## About this task:
Repeat the lines of the data exactly and exclude any picture among them.

-------- Information given

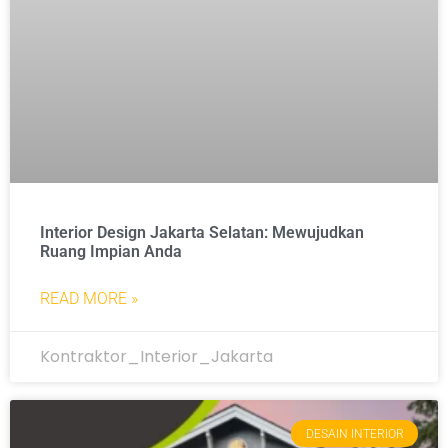
Interior Design Jakarta Selatan: Mewujudkan
Ruang Impian Anda
READ MORE »
Kontraktor_Interior_Jakarta
DESAIN INTERIOR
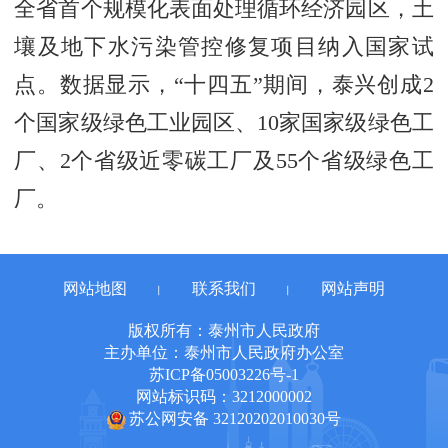
全省首个规模化表面处理循环经济园区，土
壤及地下水污染管控修复项目纳入国家试
点。数据显示，“十四五”期间，泰兴创成2
个国家级绿色工业园区、10家国家级绿色工
厂、2个省级近零碳工厂及55个省级绿色工
厂。
网站地图
联系我们
网站声明
丨
丨
版权所有：泰州市人民政府
主办单位：泰州市人民政府办公室
苏ICP备05003226号-1
网站标识码：3212000002
苏公网安备 32120202010030号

----------------

## Written reply:
Interior Design Jakarta Selatan: Mewujudkan
Ruang Impian Anda
READ MORE »
Kontraktor_Interior_Jakarta
DESAIN INTERIOR
全省首个规模化表面处理循环经济园区，土
壤及地下水污染管控修复项目纳入国家试
点。数据显示，“十四五”期间，泰兴创成2
个国家级绿色工业园区、10家国家级绿色工
厂、2个省级近零碳工厂及55个省级绿色工
厂。
网站地图
联系我们
网站声明
丨
丨
版权所有：泰州市人民政府
主办单位：泰州市人民政府办公室
苏ICP备05003226号-1
网站标识码：3212000002
苏公网安备 32120202010030号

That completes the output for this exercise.